As a punk band that was not afraid to dabble in a few big political subjects, mostly related to the stance one must take when facing the system, it is not surprising to see The Clash take it upon themselves to personally kill rock; after all, the punk movement itself was a loud rejection of most of what came before it, so it is no wonder that – in “London Calling” – The Clash tries to shape the musical future. On the other hand, it is utterly baffling that a band that belonged to punk – the subgenre with the three chords and a lot of speed – would reveal itself to be so utterly flexible, but that is precisely what The Clash does here, tackling ska (“Rudie Can’t Fail” and “Wrong ‘Em Boyo”), a piano ballad (“The Card Cheat”), rockabilly (“Brand New Cadillac”), an acoustic folk tale (“Jimmy Jazz”), somehow anticipating part of the post-punk sonority (“Lost in the Supermarket”), toying with rap beats (“The Guns of Brixton”), and producing their most fiery and acid punk declaration (“Clampdown”).

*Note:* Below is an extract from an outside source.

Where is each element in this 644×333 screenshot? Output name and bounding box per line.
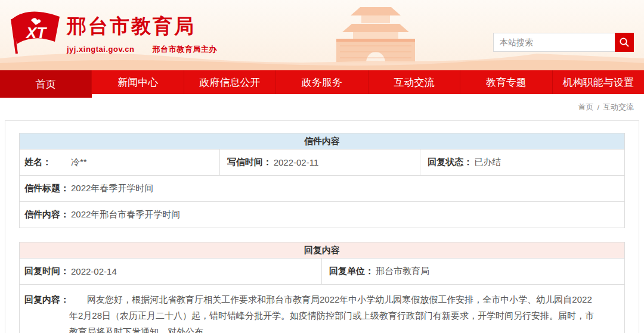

Due to its vast experimentation, which is almost entirely successful and invariably played with the utmost level of energy, “London Calling” is a smart kind of implosion. The Clash tears apart the building on which the group had been standing, but – in doing so – they proceed to construct a new platform they could climb onto, and which they would explore to full extent on the triple album “Sandinista!”. Many years after the release of “London Calling”, rock still lives; however, its existence has been filled with ups and downs since 1979. “London Calling”, then, does not stand as a true last statement, but as the final party that was thrown when the genre was at its peak. Still, it might as well have been rock’s last breath, because nothing ever since has come close to surpassing it.

bone_machineAlbum: Bone Machine

Artist: Tom Waits

Released: September 8th, 1992

Highlights: Dirt in the Ground, Who Are You, Black Wings, That Feel

In “Swordfishtrombones”, Tom Waits transitioned from a mysterious young man who sat at the piano of a bar to touch his audience’s hearts with gorgeous lyrics and inspired melodies to a clinically insane bum who built a band with instruments found at the closest junkyard. It was a shift that breathed new life into a career that had grown somewhat stagnant while also paving the way towards some of the weirdest and wildest experimentation in the history of Western music. Coming almost one decade after “Swordfishtrombones”, and with two fantastic and odd albums separating them, “Bone Machine” does not abandon the image associated with its predecessors: it is still, in essence, music that sounds as if it were made by throwing a lot of disjointed pieces together in the midst of a mad stupor. With it, however, Waits moved his act from the filthy junkyard to the gates of hell.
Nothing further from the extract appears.